(What is needed): Extract all lines in the data that contain the word "zieht".

(Extracted page text data):
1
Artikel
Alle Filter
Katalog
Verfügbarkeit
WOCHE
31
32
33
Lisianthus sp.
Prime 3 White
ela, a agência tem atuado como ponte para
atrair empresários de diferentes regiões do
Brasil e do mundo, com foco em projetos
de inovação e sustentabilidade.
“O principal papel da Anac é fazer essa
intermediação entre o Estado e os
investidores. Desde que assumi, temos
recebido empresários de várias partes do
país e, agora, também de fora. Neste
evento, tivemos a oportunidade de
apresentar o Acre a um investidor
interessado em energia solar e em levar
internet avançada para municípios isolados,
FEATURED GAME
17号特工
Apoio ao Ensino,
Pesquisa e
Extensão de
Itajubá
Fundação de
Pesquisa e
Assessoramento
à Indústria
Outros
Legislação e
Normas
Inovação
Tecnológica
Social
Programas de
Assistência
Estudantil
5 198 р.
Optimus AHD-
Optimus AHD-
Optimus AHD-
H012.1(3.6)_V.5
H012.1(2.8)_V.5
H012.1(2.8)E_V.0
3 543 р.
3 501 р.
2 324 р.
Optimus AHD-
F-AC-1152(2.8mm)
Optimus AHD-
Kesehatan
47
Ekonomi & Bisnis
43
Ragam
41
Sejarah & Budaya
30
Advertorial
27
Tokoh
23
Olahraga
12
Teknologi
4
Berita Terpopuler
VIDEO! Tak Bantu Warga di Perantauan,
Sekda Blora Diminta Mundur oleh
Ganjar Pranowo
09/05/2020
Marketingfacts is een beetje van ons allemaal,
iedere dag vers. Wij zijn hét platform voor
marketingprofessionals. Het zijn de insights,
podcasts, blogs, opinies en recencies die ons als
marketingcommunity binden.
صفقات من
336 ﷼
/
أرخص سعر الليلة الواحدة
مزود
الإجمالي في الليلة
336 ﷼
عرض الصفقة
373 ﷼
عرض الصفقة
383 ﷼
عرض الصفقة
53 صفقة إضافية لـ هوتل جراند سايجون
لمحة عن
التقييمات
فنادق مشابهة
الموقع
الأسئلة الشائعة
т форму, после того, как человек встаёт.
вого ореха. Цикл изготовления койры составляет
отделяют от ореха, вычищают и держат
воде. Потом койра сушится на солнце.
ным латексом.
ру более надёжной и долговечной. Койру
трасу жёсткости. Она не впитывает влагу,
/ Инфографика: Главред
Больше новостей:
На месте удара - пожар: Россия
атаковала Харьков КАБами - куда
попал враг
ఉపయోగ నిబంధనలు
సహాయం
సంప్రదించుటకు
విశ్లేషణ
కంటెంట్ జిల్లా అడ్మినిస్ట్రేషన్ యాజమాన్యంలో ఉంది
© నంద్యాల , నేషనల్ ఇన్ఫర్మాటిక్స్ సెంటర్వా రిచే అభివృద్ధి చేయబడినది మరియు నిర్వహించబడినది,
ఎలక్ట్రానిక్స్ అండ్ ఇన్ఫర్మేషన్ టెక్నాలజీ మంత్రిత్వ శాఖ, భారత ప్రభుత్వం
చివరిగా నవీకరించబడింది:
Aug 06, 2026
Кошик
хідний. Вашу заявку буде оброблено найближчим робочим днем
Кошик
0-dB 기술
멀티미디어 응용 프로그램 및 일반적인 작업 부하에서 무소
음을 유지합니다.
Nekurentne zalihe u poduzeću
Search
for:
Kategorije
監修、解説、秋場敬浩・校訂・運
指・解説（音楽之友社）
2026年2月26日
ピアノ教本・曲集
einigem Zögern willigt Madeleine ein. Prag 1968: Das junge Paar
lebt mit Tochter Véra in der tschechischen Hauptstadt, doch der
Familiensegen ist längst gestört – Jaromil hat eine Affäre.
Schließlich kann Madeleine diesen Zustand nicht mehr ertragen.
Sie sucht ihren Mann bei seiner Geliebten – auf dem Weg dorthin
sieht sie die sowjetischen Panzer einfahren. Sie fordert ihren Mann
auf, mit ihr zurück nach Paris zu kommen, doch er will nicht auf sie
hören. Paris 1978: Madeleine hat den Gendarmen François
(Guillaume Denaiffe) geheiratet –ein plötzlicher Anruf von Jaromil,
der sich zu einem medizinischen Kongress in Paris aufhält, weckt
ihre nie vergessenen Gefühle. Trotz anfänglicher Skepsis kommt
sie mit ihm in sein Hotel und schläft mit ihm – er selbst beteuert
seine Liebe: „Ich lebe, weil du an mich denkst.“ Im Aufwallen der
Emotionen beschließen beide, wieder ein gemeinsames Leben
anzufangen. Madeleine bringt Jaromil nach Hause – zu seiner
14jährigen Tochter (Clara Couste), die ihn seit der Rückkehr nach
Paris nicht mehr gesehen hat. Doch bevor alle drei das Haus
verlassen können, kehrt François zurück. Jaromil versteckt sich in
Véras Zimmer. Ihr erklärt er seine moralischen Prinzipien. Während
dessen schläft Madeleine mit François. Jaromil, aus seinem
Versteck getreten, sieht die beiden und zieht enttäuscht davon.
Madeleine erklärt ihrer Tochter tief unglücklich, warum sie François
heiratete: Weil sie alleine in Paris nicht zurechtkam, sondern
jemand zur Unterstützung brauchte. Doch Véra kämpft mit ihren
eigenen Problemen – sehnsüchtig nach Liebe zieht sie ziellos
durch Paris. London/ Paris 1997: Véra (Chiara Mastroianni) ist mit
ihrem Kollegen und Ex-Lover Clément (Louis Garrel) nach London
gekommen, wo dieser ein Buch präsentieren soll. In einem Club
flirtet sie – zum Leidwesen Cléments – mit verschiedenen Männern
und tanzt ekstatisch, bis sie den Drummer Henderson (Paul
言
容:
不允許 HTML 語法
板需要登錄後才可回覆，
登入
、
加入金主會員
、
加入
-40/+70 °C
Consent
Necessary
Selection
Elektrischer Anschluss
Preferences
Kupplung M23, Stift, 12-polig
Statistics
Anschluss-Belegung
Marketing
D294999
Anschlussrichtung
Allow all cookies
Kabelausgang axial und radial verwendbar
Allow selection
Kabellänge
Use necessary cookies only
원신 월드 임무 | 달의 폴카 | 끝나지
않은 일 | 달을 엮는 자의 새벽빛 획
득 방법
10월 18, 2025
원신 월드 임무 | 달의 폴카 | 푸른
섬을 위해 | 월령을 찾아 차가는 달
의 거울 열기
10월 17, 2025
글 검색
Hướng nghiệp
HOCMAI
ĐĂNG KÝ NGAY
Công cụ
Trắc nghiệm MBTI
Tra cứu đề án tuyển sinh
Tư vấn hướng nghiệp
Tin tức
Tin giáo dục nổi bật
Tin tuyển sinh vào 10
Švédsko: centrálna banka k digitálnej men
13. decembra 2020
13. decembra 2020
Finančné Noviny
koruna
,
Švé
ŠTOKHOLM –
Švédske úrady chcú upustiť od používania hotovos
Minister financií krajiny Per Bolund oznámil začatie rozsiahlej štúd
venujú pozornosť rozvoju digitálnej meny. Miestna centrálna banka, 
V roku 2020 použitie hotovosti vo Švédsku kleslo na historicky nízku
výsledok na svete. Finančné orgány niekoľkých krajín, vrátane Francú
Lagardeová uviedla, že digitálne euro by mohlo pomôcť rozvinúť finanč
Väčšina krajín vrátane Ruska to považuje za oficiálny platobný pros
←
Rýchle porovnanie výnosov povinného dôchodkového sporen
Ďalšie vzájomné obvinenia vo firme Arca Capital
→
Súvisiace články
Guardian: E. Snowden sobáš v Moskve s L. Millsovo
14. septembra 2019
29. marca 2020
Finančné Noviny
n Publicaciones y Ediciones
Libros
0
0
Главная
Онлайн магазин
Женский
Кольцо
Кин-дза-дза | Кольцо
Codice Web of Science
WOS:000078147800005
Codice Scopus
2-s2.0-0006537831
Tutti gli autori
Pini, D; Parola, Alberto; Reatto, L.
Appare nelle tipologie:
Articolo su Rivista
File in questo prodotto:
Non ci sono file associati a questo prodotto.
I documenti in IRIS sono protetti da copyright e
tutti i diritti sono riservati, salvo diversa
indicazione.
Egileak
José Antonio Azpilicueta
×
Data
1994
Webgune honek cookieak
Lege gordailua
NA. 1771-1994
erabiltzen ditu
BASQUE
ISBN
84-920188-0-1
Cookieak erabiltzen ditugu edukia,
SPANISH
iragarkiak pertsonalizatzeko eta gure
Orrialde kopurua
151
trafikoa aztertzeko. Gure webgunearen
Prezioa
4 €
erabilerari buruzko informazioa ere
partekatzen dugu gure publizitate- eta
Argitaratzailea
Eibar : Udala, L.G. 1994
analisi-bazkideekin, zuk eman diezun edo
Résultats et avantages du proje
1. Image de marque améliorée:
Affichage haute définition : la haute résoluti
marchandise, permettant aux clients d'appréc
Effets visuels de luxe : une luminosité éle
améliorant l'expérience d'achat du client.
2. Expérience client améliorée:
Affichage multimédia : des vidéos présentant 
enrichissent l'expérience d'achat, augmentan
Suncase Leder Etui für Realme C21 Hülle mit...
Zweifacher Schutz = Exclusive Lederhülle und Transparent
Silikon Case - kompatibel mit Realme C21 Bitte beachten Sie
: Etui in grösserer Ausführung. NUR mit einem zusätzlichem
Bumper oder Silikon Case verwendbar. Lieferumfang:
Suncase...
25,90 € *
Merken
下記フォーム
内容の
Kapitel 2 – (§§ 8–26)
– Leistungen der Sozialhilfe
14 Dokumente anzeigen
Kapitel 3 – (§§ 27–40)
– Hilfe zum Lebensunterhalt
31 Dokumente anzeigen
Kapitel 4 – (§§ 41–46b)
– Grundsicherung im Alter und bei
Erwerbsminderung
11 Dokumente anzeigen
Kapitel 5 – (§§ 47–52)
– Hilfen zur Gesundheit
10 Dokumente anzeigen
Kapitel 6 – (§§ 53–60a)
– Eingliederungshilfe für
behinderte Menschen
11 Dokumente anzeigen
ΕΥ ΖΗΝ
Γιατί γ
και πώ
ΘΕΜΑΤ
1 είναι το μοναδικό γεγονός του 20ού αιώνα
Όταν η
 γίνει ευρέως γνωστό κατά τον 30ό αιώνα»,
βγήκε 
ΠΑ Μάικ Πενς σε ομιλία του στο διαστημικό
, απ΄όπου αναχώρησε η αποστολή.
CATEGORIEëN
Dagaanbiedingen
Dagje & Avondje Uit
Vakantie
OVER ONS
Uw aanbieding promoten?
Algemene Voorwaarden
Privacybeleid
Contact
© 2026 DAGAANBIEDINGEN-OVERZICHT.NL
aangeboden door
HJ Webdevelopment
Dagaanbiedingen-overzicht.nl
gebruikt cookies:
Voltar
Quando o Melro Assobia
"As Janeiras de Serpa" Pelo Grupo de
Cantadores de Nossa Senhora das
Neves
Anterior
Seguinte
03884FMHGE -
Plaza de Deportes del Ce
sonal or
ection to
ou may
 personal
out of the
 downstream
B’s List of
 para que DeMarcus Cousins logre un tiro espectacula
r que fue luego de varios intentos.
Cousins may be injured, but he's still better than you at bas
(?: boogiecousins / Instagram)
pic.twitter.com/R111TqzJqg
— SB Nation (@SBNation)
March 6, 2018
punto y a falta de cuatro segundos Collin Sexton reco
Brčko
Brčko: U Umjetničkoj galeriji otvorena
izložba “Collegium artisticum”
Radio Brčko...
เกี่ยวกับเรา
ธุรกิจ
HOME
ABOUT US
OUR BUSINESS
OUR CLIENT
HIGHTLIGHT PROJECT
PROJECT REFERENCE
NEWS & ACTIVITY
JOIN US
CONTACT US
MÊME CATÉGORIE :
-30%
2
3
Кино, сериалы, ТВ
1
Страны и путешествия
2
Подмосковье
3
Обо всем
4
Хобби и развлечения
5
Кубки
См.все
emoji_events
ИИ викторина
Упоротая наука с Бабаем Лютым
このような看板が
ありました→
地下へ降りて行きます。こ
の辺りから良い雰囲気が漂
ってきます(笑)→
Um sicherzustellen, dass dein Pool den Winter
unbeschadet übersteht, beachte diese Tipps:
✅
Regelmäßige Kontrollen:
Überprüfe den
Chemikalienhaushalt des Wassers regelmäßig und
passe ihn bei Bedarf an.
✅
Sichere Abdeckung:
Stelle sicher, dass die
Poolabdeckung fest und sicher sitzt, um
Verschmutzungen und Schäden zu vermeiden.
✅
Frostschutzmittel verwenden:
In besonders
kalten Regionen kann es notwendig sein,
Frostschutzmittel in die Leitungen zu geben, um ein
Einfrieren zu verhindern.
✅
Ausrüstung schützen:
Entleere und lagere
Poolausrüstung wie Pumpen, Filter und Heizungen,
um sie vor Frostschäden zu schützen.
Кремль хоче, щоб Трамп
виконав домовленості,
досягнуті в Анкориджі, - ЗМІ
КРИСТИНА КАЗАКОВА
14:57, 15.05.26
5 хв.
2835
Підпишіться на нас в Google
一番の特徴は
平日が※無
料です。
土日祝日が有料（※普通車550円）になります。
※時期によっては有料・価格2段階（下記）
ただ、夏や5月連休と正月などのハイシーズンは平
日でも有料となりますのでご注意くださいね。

(Expected answer):
Versteck getreten, sieht die beiden und zieht enttäuscht davon.
eigenen Problemen – sehnsüchtig nach Liebe zieht sie ziellos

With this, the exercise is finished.